*WHAT THE EXERCISE ASKS:*
Pictures stay out of the output. Return exactly the lines below from the one with "almak için kullanılabilir." down to the one with "importante degli Stati", both included, and nothing more.
[Start of section]
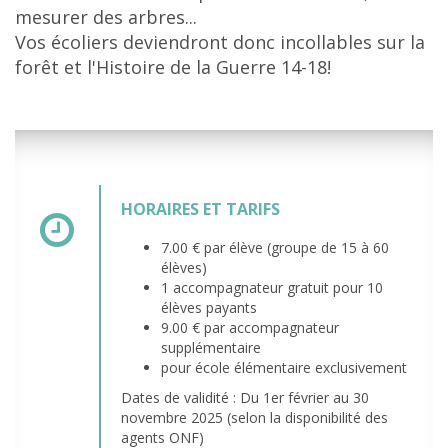
mesurer des arbres...
Vos écoliers deviendront donc incollables sur la
forêt et l'Histoire de la Guerre 14-18!
HORAIRES ET TARIFS
7.00 € par élève (groupe de 15 à 60
élèves)
1 accompagnateur gratuit pour 10
élèves payants
9.00 € par accompagnateur
supplémentaire
pour école élémentaire exclusivement
Dates de validité : Du 1er février au 30
novembre 2025 (selon la disponibilité des
agents ONF)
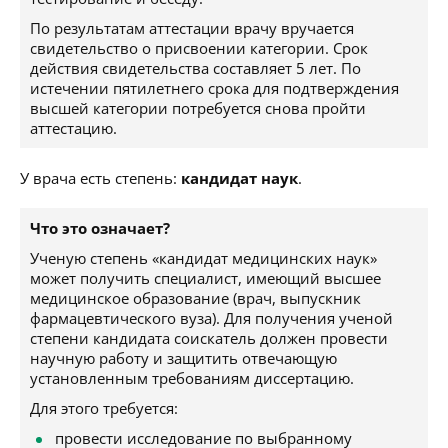
По результатам аттестации врачу вручается
свидетельство о присвоении категории. Срок
действия свидетельства составляет 5 лет. По
истечении пятилетнего срока для подтверждения
высшей категории потребуется снова пройти
аттестацию.
У врача есть степень:
кандидат наук
.
Что это означает?
Ученую степень «кандидат медицинских наук»
может получить специалист, имеющий высшее
медицинское образование (врач, выпускник
фармацевтического вуза). Для получения ученой
степени кандидата соискатель должен провести
научную работу и защитить отвечающую
установленным требованиям диссертацию.
Для этого требуется:
провести исследование по выбранному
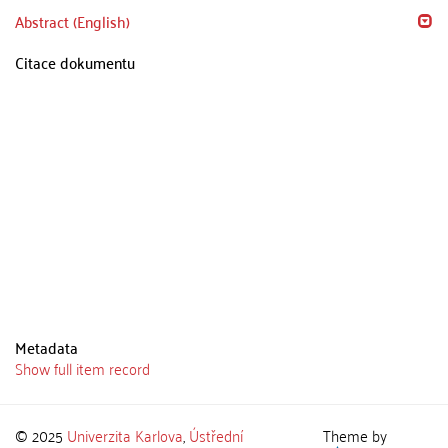
Abstract (English)
Citace dokumentu
Metadata
Show full item record
© 2025
Univerzita Karlova
,
Ústřední
Theme by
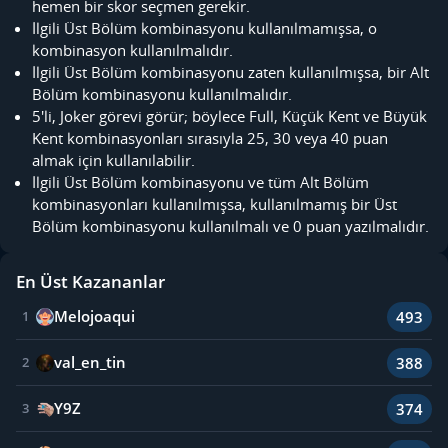
hemen bir skor seçmen gerekir.
İlgili Üst Bölüm kombinasyonu kullanılmamışsa, o
kombinasyon kullanılmalıdır.
İlgili Üst Bölüm kombinasyonu zaten kullanılmışsa, bir Alt
Bölüm kombinasyonu kullanılmalıdır.
5'li, Joker görevi görür; böylece Full, Küçük Kent ve Büyük
Kent kombinasyonları sırasıyla 25, 30 veya 40 puan
almak için kullanılabilir.
İlgili Üst Bölüm kombinasyonu ve tüm Alt Bölüm
kombinasyonları kullanılmışsa, kullanılmamış bir Üst
Bölüm kombinasyonu kullanılmalı ve 0 puan yazılmalıdır.
En Üst Kazananlar
Melojoaqui
493
1
val_en_tin
388
2
Y9Z
374
3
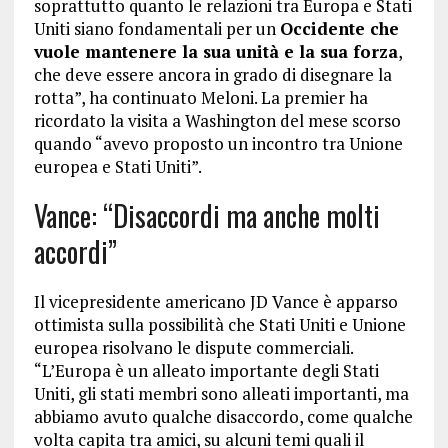
soprattutto quanto le relazioni tra Europa e Stati
Uniti siano fondamentali per un
Occidente che
vuole mantenere la sua unità e la sua forza
,
che deve essere ancora in grado di disegnare la
rotta”, ha continuato Meloni. La premier ha
ricordato la visita a Washington del mese scorso
quando “avevo proposto un incontro tra Unione
europea e Stati Uniti”.
Vance: “Disaccordi ma anche molti
accordi”
Il vicepresidente americano JD Vance è apparso
ottimista sulla possibilità che Stati Uniti e Unione
europea risolvano le dispute commerciali.
“L’Europa è un alleato importante degli Stati
Uniti, gli stati membri sono alleati importanti, ma
abbiamo avuto qualche disaccordo, come qualche
volta capita tra amici, su alcuni temi quali il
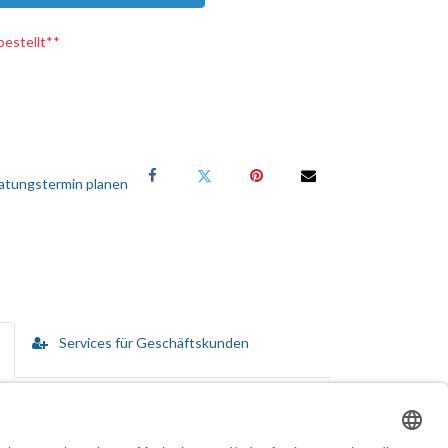
bestellt**
atungstermin planen
Services für Geschäftskunden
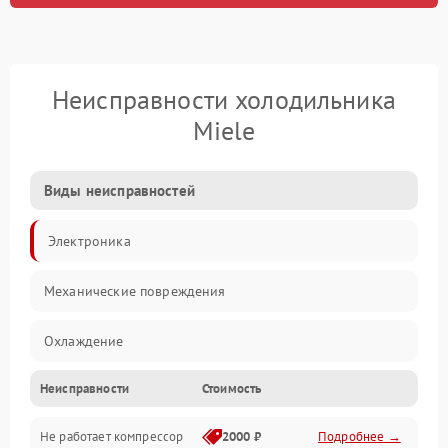
Неисправности холодильника
Miele
Виды неисправностей
Электроника
Механические повреждения
Охлаждение
Неисправности
Стоимость
Механика
Не работает компрессор
2000 ₽
Подробнее →
Электропитание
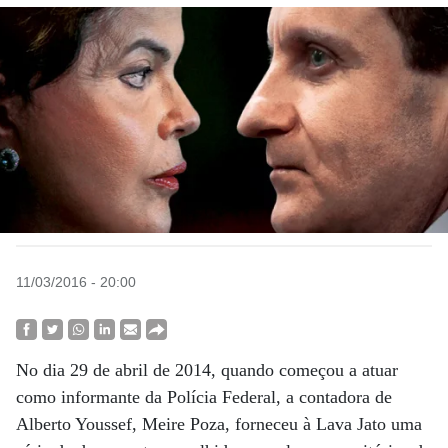
11/03/2016 - 20:00
No dia 29 de abril de 2014, quando começou a atuar
como informante da Polícia Federal, a contadora de
Alberto Youssef, Meire Poza, forneceu à Lava Jato uma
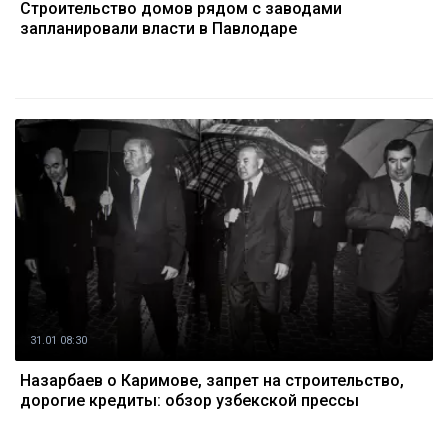
Строительство домов рядом с заводами
запланировали власти в Павлодаре
31.01 08:30
Назарбаев о Каримове, запрет на строительство,
дорогие кредиты: обзор узбекской прессы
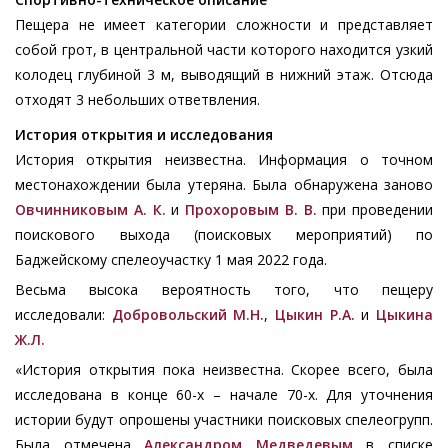
Пещера не имеет категории сложности и представляет
собой грот, в центральной части которого находится узкий
колодец глубиной 3 м, выводящий в нижний этаж. Отсюда
отходят 3 небольших ответвления.
История открытия и исследования
История открытия неизвестна. Информация о точном
местонахождении была утеряна. Была обнаружена заново
Овчинниковым А. К.
и
Прохоровым В. В.
при проведении
поискового выхода (поисковых мероприятий) по
Баджейскому спелеоучастку 1 мая 2022 года.
Весьма высока вероятность того, что пещеру
исследовали:
Добровольский М.Н.
,
Цыкин Р.А.
и
Цыкина
Ж.Л.
«История открытия пока неизвестна. Скорее всего, была
исследована в конце 60-х – начале 70-х. Для уточнения
истории будут опрошены участники поисковых спелеогрупп.
Была отмечена
Александром Медведевым
в списке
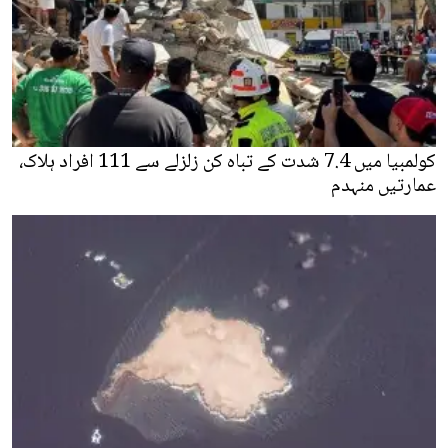
کولمبیا میں 7.4 شدت کے تباہ کن زلزلے سے 111 افراد ہلاک،
عمارتیں منہدم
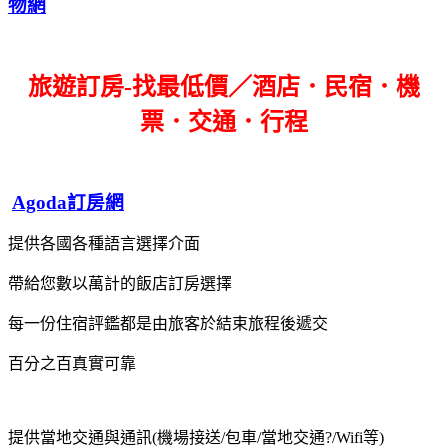
物網
旅遊訂房-找最低價／酒店．民宿．機
票．交通．行程
Agoda訂房網
提供各國各種語言選擇介面
帶給您數以萬計的飯店訂房選擇
每一份住宿評鑑都是由旅客於結束旅程後遞交
百分之百真實可靠
提供當地交通與通訊(機場接送/包車/當地交通?/Wifi等)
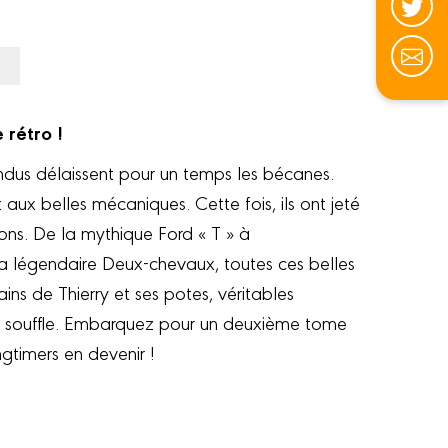
e rétro !
dus délaissent pour un temps les bécanes.
aux belles mécaniques. Cette fois, ils ont jeté
tions. De la mythique Ford « T » à
la légendaire Deux-chevaux, toutes ces belles
ns de Thierry et ses potes, véritables
e souffle. Embarquez pour un deuxième tome
ngtimers en devenir !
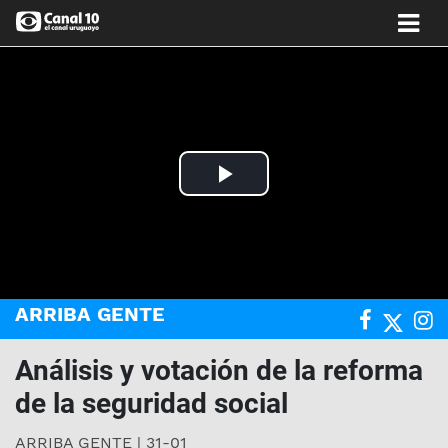
Play
Video
ARRIBA GENTE
Análisis y votación de la reforma
de la seguridad social
ARRIBA GENTE | 31-01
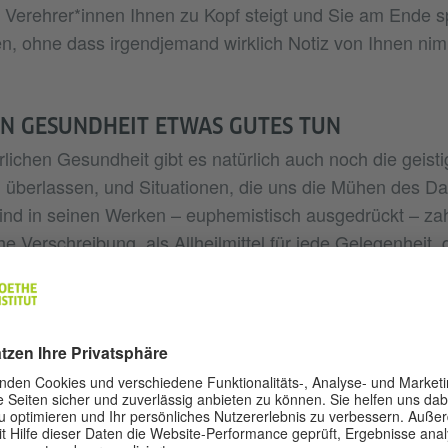
Verehrer*innen Ihnen zu Kopf steigt und Sie am Ende s
n, ohne dass irgendjemand wirklich Notiz von Ihnen nim
EN GESUNDHEIT ETWAS GUTES TUN
lichen Gesundheit gibt es natürlich auch noch die geisti
l überlassen, und Situationen, die uns die Mühen des D
ind in seinen Werken – euphemistisch ausgedrückt – zahl
e Verschreibung, als Allheilmittel für jede Gelegenheit, 
s, die Ihnen in einer schwierigen Lage am ehesten helf
 Verzweiflung treiben.
denen wir uns selbst nicht leiden können und alles falsc
Vergleich mit der Vorstellung, wie Gregor Samsa als Unge
 eigenen Zimmer gefangen zu sein, unschlagbar: Lesen
der haben Sie mit Mobbing am Arbeitsplatz, unmöglichen
tie zu kämpfen? Nichts besser als
, wo nie
Das Schloss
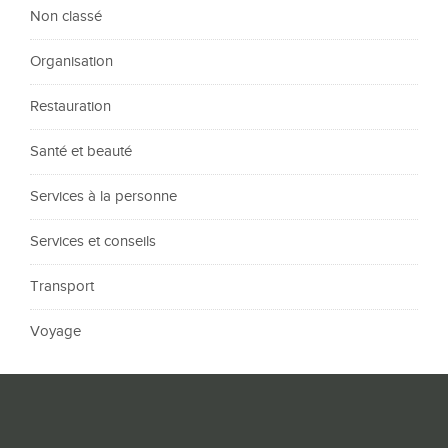
Non classé
Organisation
Restauration
Santé et beauté
Services à la personne
Services et conseils
Transport
Voyage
[End of section]
*SOLVED PROBLEM:*
almak için kullanılabilir.
İlgili Üst Bölüm kombinasyonu ve tüm Alt Bölüm
kombinasyonları kullanılmışsa, kullanılmamış bir Üst
Bölüm kombinasyonu kullanılmalı ve 0 puan yazılmalıdır.
En Üst Kazananlar
Melojoaqui
493
1
val_en_tin
388
2
Y9Z
374
3
soprattutto quanto le relazioni tra Europa e Stati
Uniti siano fondamentali per un
Occidente che
vuole mantenere la sua unità e la sua forza
,
che deve essere ancora in grado di disegnare la
rotta”, ha continuato Meloni. La premier ha
ricordato la visita a Washington del mese scorso
quando “avevo proposto un incontro tra Unione
europea e Stati Uniti”.
Vance: “Disaccordi ma anche molti
accordi”
Il vicepresidente americano JD Vance è apparso
ottimista sulla possibilità che Stati Uniti e Unione
europea risolvano le dispute commerciali.
“L’Europa è un alleato importante degli Stati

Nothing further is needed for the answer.